4. Mengetahui langkah-langkah untuk mewujudkan Good Governance.
BAB II
PEMBAHASAN
2.1. Pengertian
Good Governance
Istilah Good Governance berarti pemerintahan yang baik.
Istilah ini pertama kali di populerkan oleh lembaga dana Internasional. Seperti
World Bank, dan IMF dalam rangka menjaga dan menjamin kelangsungan dana bantuan
yang diberikan kepada Negara-negara sasaran bantuan.[1]
Menurut World Bank,
definisi Good Governance ialah suatu penyelenggaraan manajemen pembangunan yang
solid dan bertanggung jawab yang sejalan dengan prinsip demokrasi dan pasar
yang efisien, penghindaran terhadap kemungkinan salah alokasi dan investasi dan
pencegahan korupsi baik yang secara politik maupun administratif, menjalankan
disiplin anggaran serta penciptaan legal bagi tumbuhnya aktivitas usaha
(Mardiasmo 2002:23).[2]
United Nations
Development Program (UNDP) dalam dokumen kebijakannya yang berjudul
“Governance for Sustainable Human development” (1997), mendefinisikan
kepemerintahan (governance) sebagai berikut: “Governance is the exercise of
economic, political, and administrative authority to a country’s affairs at all
levels and means by which states promote social cohesion, integration, and
ensure the well being of their population” (Kepemimpinan adalah pelaksanaan
kewenangan/ kekuasaan dalam bidang ekonomi, politik, dan administrative untuk
mengelola berbagai urusan Negara pada setiap tingkatannya dan merupakan
instrument kebijakan Negara untuk mendorong tercipta kondisi kesejahteraan
integritas dan kohesitas social dalam masyarakat).[3]
Menurut UK/ ODA
(1993) menyatakan bahwa istilah Good
Governance dan Good Government itu tidak
ada bedanya, karena keduanya merujuk pada aspek-aspek normatif pemerintahan
yang digunakan dalam menyusun berbagai kriteria dari yang bersifat politik
hingga ekonomi. [4]
Demokrasi sebagai suatu sistem pemerintahan dianggap
sebagai sistem pemerintahan yang baik karena paling merefleksikan sifat-sifat
Good Governance yang secara normatif dituntut kehadirannya bagi suksesnya suatu
bantuan badan-badan dunia. Ia merupakan alternatif dari sitem pemerintahan lain
seperti totalitarinisme komunis atau otoritarianisme militer yang sempat
popular di Negara-negara dunia ketiga di masa perang dingin.[5]

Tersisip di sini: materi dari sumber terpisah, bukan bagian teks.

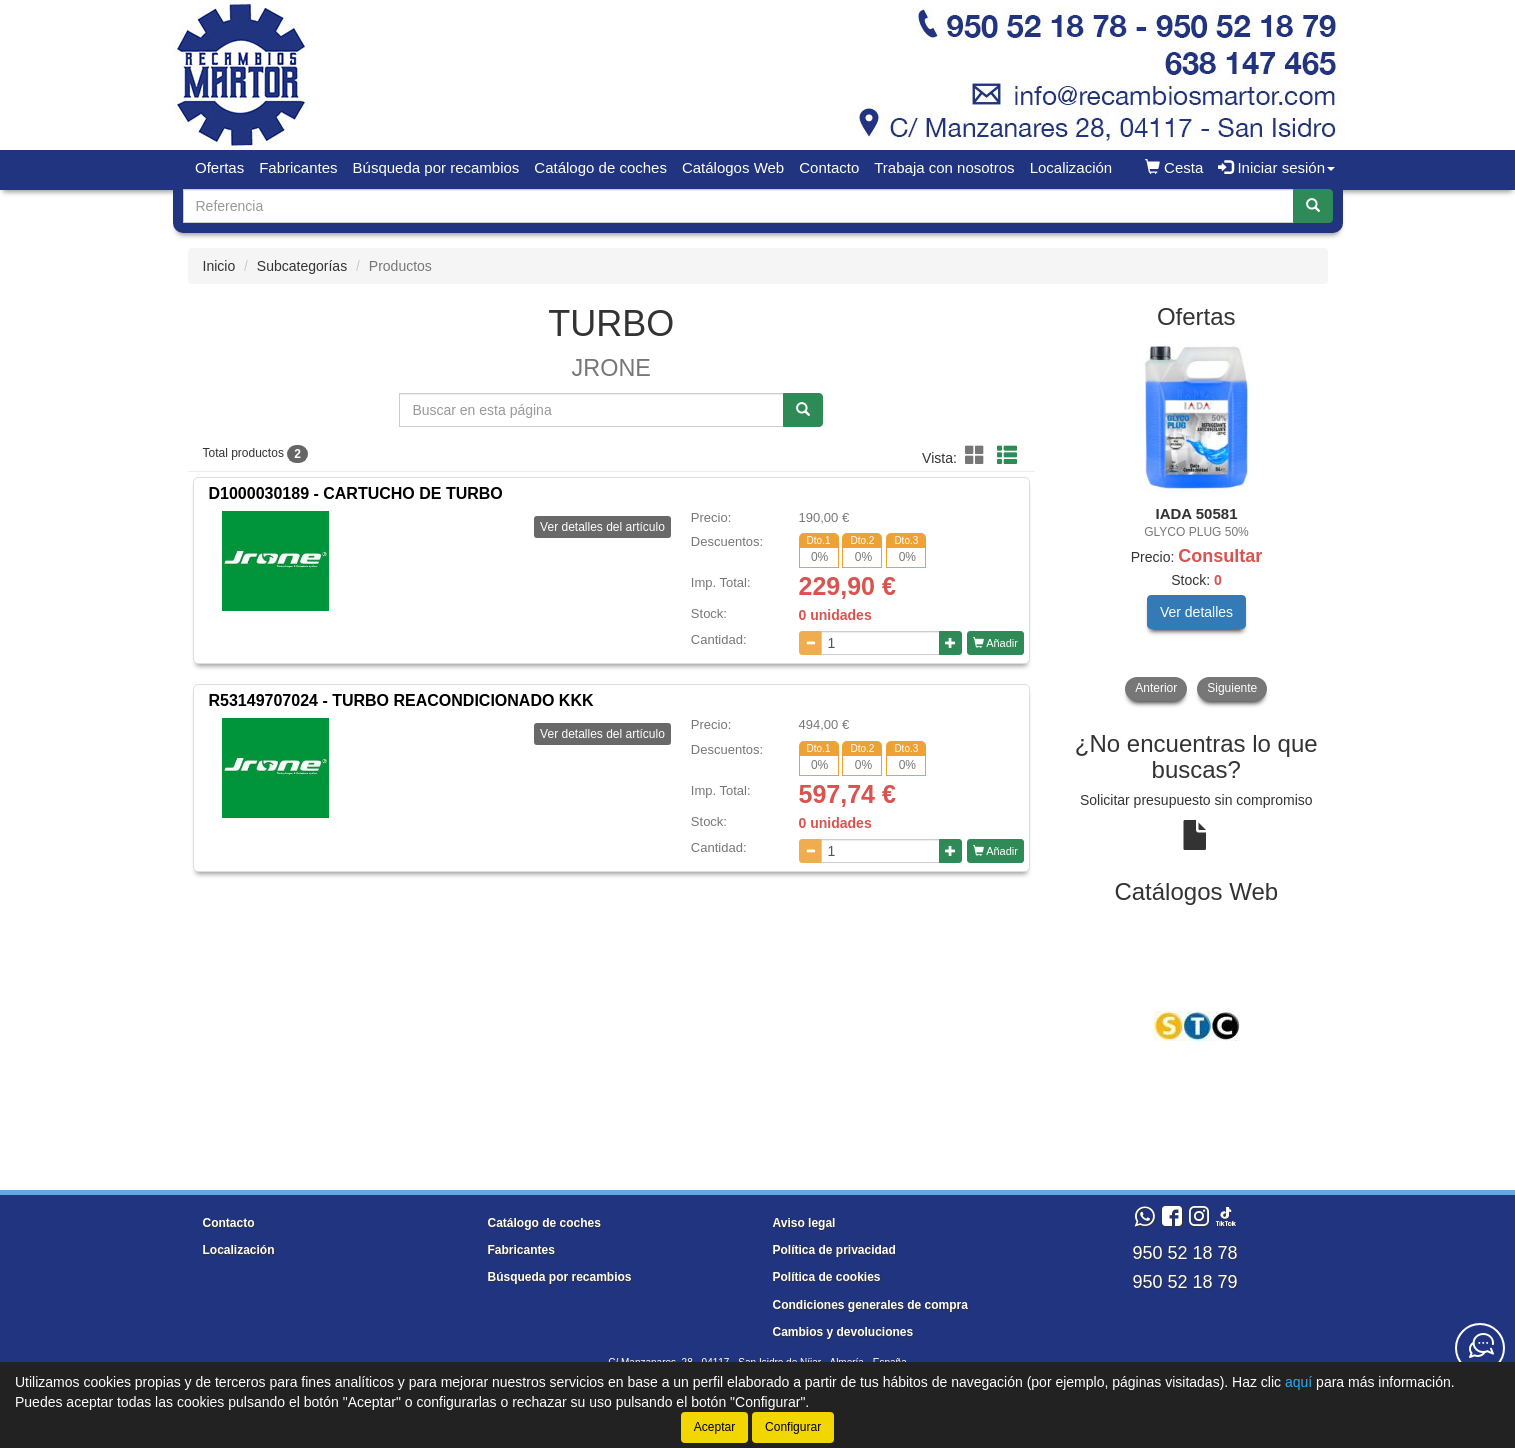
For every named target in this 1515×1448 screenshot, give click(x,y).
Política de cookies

Good Governance sebagai sebuah paradigma dapat terwujud
bila ke-3 pilar pendukungnya dapat berfungsi secara baik, yaitu Negara, sektor
swasta dan masyarakat madani ( civil society). Sektor swasta sebagai pengelola
sumber daya diluar Negara dan birokrasi pemerintahanpun harus memberikan
kontribusi dalam usaha pengelolaan sumber daya tersebut. Penerapan cita Good
Governance pada akhirnya mensyaratkan sebagai kekuatan penyeimbang Negara.[6]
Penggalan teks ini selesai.